Dataset generating model boosts biometric performance and privacy, researchers say
It is possible to create synthetic samples for facial recognition algorithms that simultaneously maintain code performance and cut privacy leakage, according to an international team of researchers.
The scientists created a two-stage framework they have named FaceMAE because it uses masked autoencoders, or MAEs. It is divided in two – the biometric training and deployment stages. Their work has been published, but not reviewed.
The headline here is that as it generates faces for use as training data, FaceMAE considers face privacy and recognition performance simultaneously, report researchers from the National University of Singapore; University of Edinburgh, Scotland; Tsinghua University, China; and InsightFace, an open-source two- and three-dimensional face analysis library.

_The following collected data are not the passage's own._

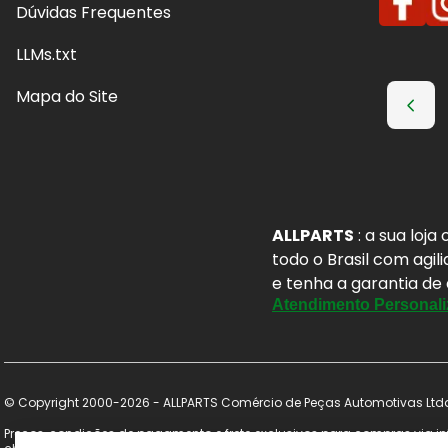
Dúvidas Frequentes
LLMs.txt
Mapa do Site
ALLPARTS
: a sua loj
todo o Brasil com agil
e tenha a garantia de
Atendimento Personali
© Copyright 2000-2026 - ALLPARTS Comércio de Peças Automotivas Ltda 
Preços, condições de pagamento e frete exclusivos para compras via int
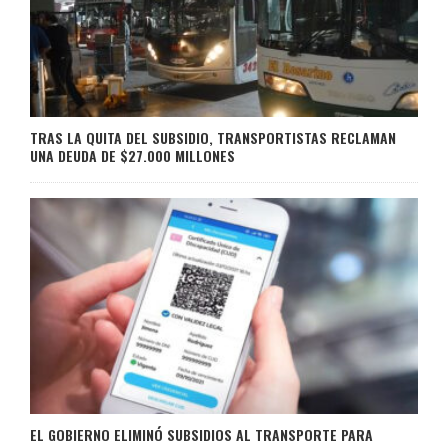
TRAS LA QUITA DEL SUBSIDIO, TRANSPORTISTAS RECLAMAN
UNA DEUDA DE $27.000 MILLONES
EL GOBIERNO ELIMINÓ SUBSIDIOS AL TRANSPORTE PARA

The results are encouraging. FaceMAE cuts privacy leakage by about 20 percent. It reduced the error rate by 50 percent compared to the next-best performing method when it was trained on reconstructed images from three-quarter masked faces of the Casia-WebFace dataset.
Synthetic face biometric data generated for algorithm training is already drawing millions in investment, so a method achieving similar privacy protection with better accuracy would be in demand.
FaceMAE’s leak risk was measured based on face retrieval between reconstructed and original datasets. The team’s experiments indicate that the identities of reconstructed images are difficult to retrieve.
A technical summary of the paper can be found on the machine-learning news site Marktechpost.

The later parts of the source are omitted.